GIVEN INFORMATION:

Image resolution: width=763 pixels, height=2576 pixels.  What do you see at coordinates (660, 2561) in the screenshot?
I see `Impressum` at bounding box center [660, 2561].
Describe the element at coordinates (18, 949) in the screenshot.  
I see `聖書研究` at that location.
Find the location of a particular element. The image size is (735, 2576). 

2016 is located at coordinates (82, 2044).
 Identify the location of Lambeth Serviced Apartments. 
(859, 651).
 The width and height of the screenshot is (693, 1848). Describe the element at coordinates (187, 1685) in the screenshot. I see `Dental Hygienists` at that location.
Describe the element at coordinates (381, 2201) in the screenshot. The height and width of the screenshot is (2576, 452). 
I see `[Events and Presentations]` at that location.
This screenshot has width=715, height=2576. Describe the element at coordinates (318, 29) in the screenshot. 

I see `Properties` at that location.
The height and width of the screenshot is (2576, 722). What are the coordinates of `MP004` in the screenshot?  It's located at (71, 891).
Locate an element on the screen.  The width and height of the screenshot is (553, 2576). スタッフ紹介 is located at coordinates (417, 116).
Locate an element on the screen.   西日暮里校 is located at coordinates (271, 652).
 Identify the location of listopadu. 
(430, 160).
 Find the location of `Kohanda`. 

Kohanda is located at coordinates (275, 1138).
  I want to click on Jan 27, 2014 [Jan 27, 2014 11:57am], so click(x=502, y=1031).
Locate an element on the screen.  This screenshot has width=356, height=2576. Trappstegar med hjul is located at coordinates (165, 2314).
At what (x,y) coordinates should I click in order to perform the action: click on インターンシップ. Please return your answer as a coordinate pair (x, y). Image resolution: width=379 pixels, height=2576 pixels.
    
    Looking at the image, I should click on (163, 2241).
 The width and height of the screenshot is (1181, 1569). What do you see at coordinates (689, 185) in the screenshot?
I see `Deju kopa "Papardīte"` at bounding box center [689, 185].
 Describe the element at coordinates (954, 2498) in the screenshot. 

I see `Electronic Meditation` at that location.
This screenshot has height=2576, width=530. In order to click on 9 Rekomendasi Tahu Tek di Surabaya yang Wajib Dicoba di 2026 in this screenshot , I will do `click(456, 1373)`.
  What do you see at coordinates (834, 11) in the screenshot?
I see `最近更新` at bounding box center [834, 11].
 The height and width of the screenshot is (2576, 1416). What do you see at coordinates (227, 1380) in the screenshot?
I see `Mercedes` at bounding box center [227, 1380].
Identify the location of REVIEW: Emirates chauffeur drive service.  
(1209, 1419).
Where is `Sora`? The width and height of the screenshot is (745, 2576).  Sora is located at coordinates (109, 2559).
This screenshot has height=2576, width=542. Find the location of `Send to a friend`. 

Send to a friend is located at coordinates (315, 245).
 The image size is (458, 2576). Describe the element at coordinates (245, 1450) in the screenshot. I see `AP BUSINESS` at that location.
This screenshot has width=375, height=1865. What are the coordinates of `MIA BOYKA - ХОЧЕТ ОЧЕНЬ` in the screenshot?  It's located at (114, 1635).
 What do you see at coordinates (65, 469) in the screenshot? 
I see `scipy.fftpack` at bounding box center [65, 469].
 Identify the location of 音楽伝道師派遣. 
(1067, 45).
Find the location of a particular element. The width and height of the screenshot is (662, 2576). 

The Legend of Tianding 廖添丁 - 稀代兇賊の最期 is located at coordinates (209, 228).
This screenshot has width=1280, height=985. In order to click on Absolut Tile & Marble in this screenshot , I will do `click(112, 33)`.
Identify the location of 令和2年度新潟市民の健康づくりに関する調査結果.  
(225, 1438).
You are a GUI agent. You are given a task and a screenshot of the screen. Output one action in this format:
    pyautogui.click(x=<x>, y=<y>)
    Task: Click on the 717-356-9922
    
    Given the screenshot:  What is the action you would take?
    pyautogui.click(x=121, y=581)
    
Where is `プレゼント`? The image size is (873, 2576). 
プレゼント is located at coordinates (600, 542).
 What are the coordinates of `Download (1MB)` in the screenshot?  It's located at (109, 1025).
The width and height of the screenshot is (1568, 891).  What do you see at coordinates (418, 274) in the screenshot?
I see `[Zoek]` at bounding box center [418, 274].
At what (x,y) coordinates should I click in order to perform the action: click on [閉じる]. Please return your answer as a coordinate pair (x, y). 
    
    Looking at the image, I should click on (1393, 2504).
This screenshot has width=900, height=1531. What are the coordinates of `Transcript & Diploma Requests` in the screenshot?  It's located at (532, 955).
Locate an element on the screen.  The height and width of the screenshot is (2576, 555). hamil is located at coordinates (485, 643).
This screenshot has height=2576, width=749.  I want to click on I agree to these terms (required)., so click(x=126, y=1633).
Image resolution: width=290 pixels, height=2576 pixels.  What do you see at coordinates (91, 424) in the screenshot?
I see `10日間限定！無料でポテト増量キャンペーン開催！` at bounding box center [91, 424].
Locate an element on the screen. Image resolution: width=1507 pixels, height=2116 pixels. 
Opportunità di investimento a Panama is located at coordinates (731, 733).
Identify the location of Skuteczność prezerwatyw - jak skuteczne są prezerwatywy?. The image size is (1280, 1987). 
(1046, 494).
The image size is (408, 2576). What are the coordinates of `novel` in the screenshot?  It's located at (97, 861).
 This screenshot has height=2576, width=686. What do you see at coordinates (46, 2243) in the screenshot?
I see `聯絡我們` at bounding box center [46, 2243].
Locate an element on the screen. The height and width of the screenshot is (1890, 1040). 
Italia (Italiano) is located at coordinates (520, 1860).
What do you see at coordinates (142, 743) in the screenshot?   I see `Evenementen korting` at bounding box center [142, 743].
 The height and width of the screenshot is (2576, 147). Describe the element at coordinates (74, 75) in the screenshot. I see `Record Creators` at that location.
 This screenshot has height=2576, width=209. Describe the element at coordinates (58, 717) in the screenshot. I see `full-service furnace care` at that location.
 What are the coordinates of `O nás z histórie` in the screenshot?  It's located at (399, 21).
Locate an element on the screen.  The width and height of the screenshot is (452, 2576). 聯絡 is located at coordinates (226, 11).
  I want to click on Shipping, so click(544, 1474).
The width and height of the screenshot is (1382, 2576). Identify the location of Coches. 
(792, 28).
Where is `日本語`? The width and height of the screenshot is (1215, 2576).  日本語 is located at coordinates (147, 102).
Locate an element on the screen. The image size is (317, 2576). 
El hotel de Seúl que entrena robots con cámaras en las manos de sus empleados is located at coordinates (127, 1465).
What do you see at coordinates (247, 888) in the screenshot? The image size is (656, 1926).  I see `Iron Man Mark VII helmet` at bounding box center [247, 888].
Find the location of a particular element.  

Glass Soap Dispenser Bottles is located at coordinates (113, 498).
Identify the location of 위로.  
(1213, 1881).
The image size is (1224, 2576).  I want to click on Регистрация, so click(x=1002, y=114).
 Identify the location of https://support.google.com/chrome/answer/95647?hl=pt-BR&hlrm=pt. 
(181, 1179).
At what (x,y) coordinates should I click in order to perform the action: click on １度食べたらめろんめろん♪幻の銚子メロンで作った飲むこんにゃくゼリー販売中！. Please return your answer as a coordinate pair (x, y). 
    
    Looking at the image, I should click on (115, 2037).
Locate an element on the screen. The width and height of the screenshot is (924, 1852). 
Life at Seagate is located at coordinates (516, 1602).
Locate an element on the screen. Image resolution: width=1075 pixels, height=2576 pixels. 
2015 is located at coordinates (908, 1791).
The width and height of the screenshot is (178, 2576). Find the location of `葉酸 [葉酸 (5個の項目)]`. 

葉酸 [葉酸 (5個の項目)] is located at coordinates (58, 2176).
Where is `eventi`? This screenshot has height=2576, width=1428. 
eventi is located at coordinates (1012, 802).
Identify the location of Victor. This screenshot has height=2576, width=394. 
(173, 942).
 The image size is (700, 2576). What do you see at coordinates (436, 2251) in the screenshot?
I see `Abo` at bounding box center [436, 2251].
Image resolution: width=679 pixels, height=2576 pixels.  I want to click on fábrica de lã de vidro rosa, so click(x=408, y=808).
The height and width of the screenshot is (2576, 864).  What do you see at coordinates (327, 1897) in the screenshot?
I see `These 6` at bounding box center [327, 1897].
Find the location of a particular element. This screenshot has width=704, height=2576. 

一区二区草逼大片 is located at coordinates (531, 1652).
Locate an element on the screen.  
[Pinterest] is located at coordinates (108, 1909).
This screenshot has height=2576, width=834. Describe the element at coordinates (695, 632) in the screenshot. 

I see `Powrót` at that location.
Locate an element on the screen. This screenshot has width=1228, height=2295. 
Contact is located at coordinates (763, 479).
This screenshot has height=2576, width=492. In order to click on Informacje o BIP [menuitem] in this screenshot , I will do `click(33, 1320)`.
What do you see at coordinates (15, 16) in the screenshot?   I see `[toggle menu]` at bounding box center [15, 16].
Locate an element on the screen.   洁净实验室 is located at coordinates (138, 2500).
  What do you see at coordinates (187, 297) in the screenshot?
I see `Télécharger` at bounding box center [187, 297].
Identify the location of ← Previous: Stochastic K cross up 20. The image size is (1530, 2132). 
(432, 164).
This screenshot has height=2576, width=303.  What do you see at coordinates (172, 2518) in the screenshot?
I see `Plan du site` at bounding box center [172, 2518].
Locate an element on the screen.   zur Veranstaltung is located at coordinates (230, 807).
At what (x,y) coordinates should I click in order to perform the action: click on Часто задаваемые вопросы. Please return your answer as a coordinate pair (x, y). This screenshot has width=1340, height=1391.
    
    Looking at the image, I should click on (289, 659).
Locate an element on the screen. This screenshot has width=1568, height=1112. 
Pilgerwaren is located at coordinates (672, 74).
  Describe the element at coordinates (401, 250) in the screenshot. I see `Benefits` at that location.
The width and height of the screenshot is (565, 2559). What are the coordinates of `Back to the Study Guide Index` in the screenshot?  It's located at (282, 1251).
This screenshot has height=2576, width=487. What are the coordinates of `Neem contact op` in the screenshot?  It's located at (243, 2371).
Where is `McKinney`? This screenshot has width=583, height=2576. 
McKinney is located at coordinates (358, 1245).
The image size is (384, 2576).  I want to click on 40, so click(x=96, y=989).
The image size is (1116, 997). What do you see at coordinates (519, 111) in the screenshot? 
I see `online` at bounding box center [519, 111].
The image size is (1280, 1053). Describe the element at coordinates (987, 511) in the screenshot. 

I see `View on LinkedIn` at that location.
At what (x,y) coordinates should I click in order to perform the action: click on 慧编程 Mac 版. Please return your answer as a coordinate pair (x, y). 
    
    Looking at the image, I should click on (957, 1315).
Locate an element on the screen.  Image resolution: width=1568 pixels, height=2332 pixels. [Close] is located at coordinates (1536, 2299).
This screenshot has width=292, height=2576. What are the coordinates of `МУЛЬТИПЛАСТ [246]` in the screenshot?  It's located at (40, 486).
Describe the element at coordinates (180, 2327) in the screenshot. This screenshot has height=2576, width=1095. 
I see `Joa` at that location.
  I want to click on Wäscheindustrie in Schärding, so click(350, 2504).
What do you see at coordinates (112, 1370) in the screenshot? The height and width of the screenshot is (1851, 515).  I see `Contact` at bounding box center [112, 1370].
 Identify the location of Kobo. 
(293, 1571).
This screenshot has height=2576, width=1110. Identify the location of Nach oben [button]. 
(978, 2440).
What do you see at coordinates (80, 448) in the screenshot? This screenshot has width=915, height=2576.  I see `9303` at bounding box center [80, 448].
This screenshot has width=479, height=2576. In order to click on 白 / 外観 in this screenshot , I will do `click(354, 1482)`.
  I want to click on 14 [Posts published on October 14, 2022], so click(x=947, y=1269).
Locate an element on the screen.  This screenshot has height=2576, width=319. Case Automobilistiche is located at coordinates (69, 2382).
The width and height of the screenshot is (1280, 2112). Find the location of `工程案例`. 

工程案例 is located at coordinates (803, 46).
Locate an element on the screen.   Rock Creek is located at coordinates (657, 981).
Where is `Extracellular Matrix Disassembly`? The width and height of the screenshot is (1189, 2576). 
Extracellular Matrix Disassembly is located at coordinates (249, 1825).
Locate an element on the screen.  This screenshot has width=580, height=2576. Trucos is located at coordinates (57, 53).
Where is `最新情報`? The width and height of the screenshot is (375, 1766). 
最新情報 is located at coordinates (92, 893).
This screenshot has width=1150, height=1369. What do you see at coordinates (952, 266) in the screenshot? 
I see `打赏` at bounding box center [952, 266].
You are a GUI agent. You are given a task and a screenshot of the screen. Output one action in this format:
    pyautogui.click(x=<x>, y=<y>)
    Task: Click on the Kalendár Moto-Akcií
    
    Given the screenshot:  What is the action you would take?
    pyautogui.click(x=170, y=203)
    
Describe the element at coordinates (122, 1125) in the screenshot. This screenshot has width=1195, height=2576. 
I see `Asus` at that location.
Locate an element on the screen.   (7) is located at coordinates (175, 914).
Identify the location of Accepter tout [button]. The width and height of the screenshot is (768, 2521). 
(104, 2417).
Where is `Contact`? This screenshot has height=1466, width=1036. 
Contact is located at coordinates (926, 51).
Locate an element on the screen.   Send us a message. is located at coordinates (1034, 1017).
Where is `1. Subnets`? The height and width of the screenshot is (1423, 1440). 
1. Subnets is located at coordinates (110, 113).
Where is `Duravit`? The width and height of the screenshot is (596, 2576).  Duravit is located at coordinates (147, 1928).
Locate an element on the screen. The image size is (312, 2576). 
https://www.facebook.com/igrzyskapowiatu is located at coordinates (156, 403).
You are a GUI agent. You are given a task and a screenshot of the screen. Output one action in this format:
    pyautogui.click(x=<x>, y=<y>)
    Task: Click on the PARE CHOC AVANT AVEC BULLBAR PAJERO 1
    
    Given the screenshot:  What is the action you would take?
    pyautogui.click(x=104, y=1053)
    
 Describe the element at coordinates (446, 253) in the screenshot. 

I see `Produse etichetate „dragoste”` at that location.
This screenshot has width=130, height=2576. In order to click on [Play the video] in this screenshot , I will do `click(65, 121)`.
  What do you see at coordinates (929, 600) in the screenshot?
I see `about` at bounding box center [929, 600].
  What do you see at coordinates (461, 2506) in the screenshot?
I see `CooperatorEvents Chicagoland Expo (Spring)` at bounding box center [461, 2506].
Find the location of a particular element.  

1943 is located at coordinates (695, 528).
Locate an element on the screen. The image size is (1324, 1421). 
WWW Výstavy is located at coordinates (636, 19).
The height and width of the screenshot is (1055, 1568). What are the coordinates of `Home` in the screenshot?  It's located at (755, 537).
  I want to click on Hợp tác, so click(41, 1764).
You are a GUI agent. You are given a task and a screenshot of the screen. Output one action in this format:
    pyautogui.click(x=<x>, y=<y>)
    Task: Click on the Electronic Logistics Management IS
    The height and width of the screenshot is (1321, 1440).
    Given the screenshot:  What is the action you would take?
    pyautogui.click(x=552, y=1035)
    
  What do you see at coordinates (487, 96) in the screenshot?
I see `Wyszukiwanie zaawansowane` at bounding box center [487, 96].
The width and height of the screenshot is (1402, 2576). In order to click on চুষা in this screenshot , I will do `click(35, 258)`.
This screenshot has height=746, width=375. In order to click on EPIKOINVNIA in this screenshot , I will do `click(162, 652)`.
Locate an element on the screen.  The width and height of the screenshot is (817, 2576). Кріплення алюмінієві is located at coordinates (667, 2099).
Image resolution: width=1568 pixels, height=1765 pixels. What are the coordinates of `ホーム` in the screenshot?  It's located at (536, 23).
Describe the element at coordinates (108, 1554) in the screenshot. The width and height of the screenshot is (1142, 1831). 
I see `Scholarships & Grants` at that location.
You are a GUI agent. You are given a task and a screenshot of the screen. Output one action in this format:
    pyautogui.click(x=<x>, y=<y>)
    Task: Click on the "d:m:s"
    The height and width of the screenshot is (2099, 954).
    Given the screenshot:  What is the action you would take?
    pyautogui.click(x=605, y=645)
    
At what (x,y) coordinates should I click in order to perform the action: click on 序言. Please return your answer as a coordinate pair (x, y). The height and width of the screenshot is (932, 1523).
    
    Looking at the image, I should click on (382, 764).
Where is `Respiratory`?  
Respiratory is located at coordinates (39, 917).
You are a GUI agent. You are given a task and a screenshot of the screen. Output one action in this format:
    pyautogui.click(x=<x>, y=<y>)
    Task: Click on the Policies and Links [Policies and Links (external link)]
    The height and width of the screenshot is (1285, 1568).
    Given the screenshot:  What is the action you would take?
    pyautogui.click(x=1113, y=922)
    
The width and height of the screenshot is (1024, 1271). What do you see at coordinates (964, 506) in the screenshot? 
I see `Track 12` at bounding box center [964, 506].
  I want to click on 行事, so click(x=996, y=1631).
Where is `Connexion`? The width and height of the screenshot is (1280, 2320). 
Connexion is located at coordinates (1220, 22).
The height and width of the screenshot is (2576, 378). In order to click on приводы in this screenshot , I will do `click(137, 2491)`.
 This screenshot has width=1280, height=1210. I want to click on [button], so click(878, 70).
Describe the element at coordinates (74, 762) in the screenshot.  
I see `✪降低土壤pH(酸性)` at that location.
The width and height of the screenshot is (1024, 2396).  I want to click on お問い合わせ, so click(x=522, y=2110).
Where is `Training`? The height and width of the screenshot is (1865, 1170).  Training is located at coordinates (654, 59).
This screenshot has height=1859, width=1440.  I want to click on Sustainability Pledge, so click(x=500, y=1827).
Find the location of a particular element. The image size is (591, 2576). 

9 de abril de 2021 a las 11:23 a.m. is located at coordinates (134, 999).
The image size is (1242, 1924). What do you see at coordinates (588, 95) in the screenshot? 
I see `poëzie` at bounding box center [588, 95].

WORK TO BE COMPLETED: Beginning with the line containing "Describe the element at coordinates (74, 762)" in the material above, copy every line exactly until you have copied the line containing "The width and height of the screenshot is (1024, 2396).".

SOLVED PROBLEM:
Describe the element at coordinates (74, 762) in the screenshot.  
I see `✪降低土壤pH(酸性)` at that location.
The width and height of the screenshot is (1024, 2396).  I want to click on お問い合わせ, so click(x=522, y=2110).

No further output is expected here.